The idea of honouring your father is one that has been around since ancient times. Treating fathers with respect has always been an important part of societies around the world, regardless of race, ethnicity, religion or class.
Some say there is early evidence of a son named Elmesu giving his father a card made from clay, wishing his father a long life and good health, and that this happened 4,000 years ago in Babylon.
However, the most well-known incarnation of what we know today as the holiday called “Father’s Day” is actually quite a relatively recent development. And as with actual fathers, the history of Father’s Day is historically tied to its female counterpart, Mother’s Day.
In the United States, Mother’s Day as an official holiday started in 1908, when a woman named Anna Reeves Jarvis started the campaign to make a national holiday celebrating mothers, in memory of her own mother who had died a few years earlier.
In 1909, a year later, a lady by the name of Sonora Louise Smart Dodd attended a Mother’s Day service at her church.

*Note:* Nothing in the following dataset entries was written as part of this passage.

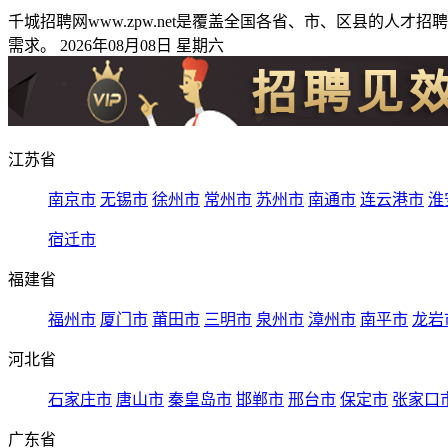
千城招聘网www.zpw.net是覆盖全国各省、市、区县的
需求。 2026年08月08日 星期六
江苏省
南京市
无锡市
徐州市
常州市
苏州市
南通市
连云港市
淮
宿迁市
福建省
福州市
厦门市
莆田市
三明市
泉州市
漳州市
南平市
龙岩
河北省
石家庄市
唐山市
秦皇岛市
邯郸市
邢台市
保定市
张家口
广东省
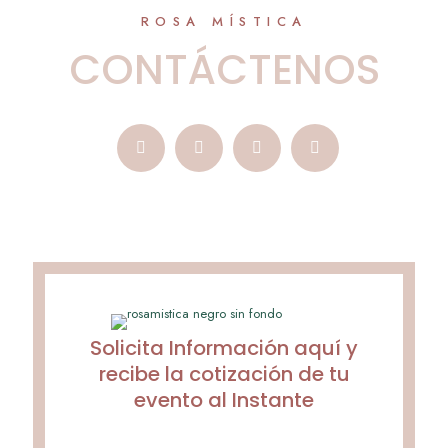
ROSA MÍSTICA
CONTÁCTENOS
Solicita Información aquí y
recibe la cotización de tu
evento al Instante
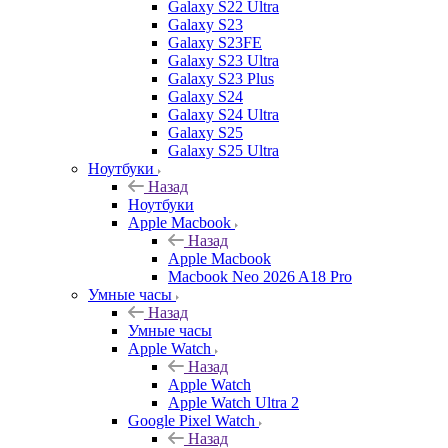
Galaxy S22 Ultra
Galaxy S23
Galaxy S23FE
Galaxy S23 Ultra
Galaxy S23 Plus
Galaxy S24
Galaxy S24 Ultra
Galaxy S25
Galaxy S25 Ultra
Ноутбуки
Назад
Ноутбуки
Apple Macbook
Назад
Apple Macbook
Macbook Neo 2026 A18 Pro
Умные часы
Назад
Умные часы
Apple Watch
Назад
Apple Watch
Apple Watch Ultra 2
Google Pixel Watch
Назад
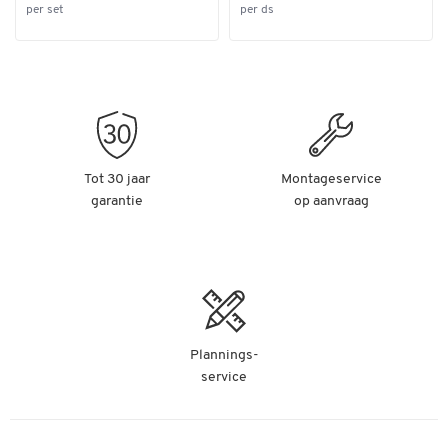
per set
per ds
Tot 30 jaar
Montageservice
garantie
op aanvraag
Plannings-
service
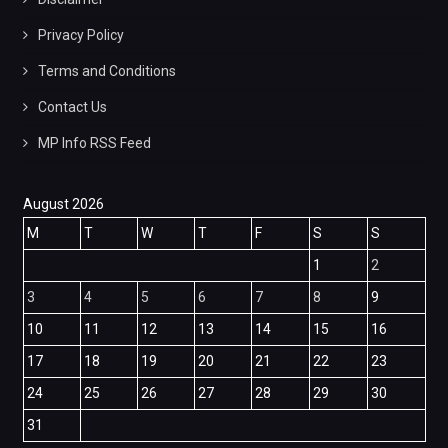
Privacy Policy
Terms and Conditions
Contact Us
MP Info RSS Feed
August 2026
M
T
W
T
F
S
S
1
2
3
4
5
6
7
8
9
10
11
12
13
14
15
16
17
18
19
20
21
22
23
24
25
26
27
28
29
30
31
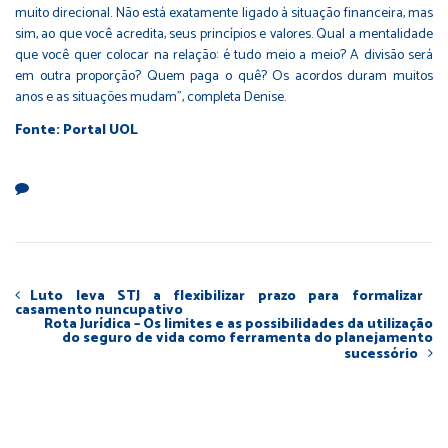
muito direcional. Não está exatamente ligado à situação financeira, mas
sim, ao que você acredita, seus princípios e valores. Qual a mentalidade
que você quer colocar na relação: é tudo meio a meio? A divisão será
em outra proporção? Quem paga o quê? Os acordos duram muitos
anos e as situações mudam", completa Denise.
Fonte: Portal UOL
Luto leva STJ a flexibilizar prazo para formalizar
casamento nuncupativo
Rota Jurídica – Os limites e as possibilidades da utilização
do seguro de vida como ferramenta do planejamento
sucessório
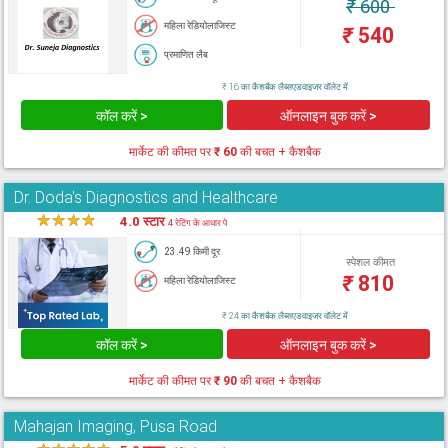
₹
600
महिला रेडियोलाजिस्ट
₹
540
प्रमाणित लैब
₹ 16 का कैशबैक लैब्सएडवाइजर वॉलेट में
कॉल करें >
ऑनलाइन बुक करें >
मार्केट की कीमत पर
₹ 60
की बचत + कैशबैक
Dr. Doda's Diagnostics and Healthcare
★
★
★
★
★
4.0 स्टार
4 रेटिंग के आधार पे
23.49 किमी दूर
स्पेशल कीमत
₹
810
महिला रेडियोलाजिस्ट
₹ 24 का कैशबैक लैब्सएडवाइजर वॉलेट में
कॉल करें >
ऑनलाइन बुक करें >
मार्केट की कीमत पर
₹ 90
की बचत + कैशबैक
Mahajan Imaging, Pusa Road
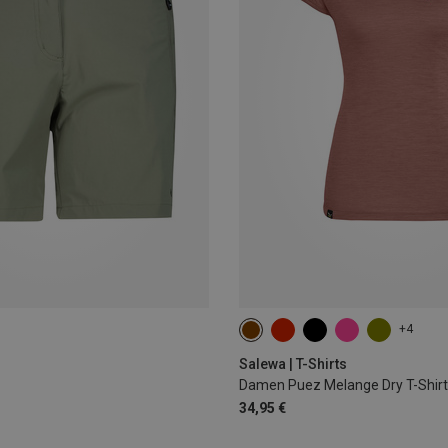
+4
Salewa | T-Shirts
Damen Puez Melange Dry T-Shirt
34,95 €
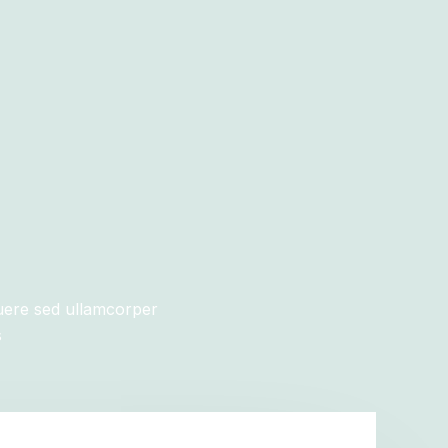
uere sed ullamcorper
s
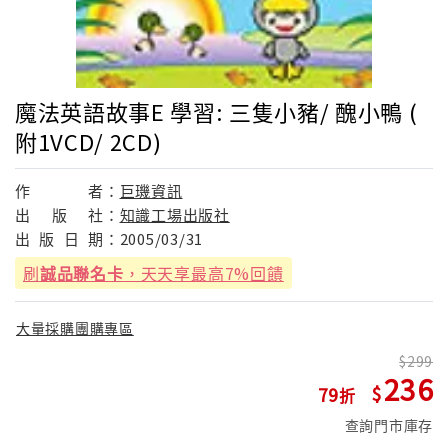
魔法英語故事E 學習: 三隻小豬/ 醜小鴨 (
附1VCD/ 2CD)
作
者：
巨璣資訊
出
版
社：
知識工場出版社
出
版
日
期：
2005/03/31
刷
誠品聯名卡
，天天享最高7%回饋
大量採購團購專區
299
236
79
查詢門市庫存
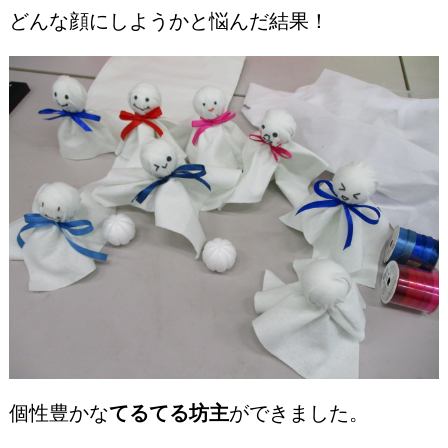
どんな顔にしようかと悩んだ結果！
個性豊かな
てるてる坊主
ができました。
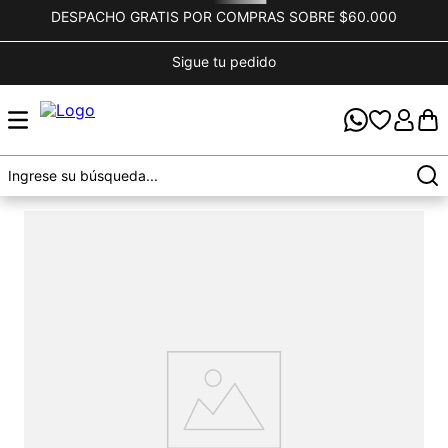
DESPACHO GRATIS POR COMPRAS SOBRE $60.000
Sigue tu pedido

When Sonora Dodd was 16, her mother passed away while giving birth to her sixth child. Her father, who was a civil war veteran and father, had to raise her and her five brothers on his own.
Raising six children as a single parent is not an easy task today, and doing so over 100 years ago must have been a very difficult one indeed. Sonora Smart Dodd believed that fathers like her own deserved a day to celebrate them as well and started her own campaign to make Father’s Day a holiday as well.
In 1910 Sonora Dodd managed to get the mayor of her town as well as the state governor to officially recognise the holiday and have the date in June, on her father’s birthday. As years went by the holiday spread across the country until 1966 when it was officially made a holiday in the United States. During that time Father’s Day has become celebrated worldwide.
Like Mother’s Day, it’s celebrated on different days in many different countries, but wherever you may be, the idea of Father’s Day is still one of honour, respect and love for all the men who are important providers, protectors and caregivers to families around the world.